(Collected data entries)
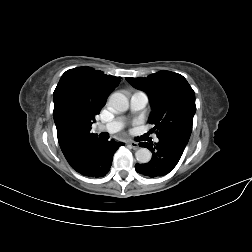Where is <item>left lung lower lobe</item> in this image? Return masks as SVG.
I'll return each mask as SVG.
<instances>
[{"instance_id": "left-lung-lower-lobe-1", "label": "left lung lower lobe", "mask_w": 252, "mask_h": 252, "mask_svg": "<svg viewBox=\"0 0 252 252\" xmlns=\"http://www.w3.org/2000/svg\"><path fill=\"white\" fill-rule=\"evenodd\" d=\"M159 142L140 143L152 152V159L145 164H135L138 173L154 178L171 172L179 162L188 141L175 136L158 137Z\"/></svg>"}]
</instances>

#### WHAT YOU HAVE TO DO:
Drop the images and repeat the data exactly.

#### TASK OUTPUT:
Where is <item>left lung lower lobe</item> in this image? Return masks as SVG.
I'll return each mask as SVG.
<instances>
[{"instance_id": "left-lung-lower-lobe-1", "label": "left lung lower lobe", "mask_w": 252, "mask_h": 252, "mask_svg": "<svg viewBox=\"0 0 252 252\" xmlns=\"http://www.w3.org/2000/svg\"><path fill=\"white\" fill-rule=\"evenodd\" d=\"M159 142L140 143L152 152V159L145 164H135L138 173L154 178L171 172L179 162L188 141L175 136L158 137Z\"/></svg>"}]
</instances>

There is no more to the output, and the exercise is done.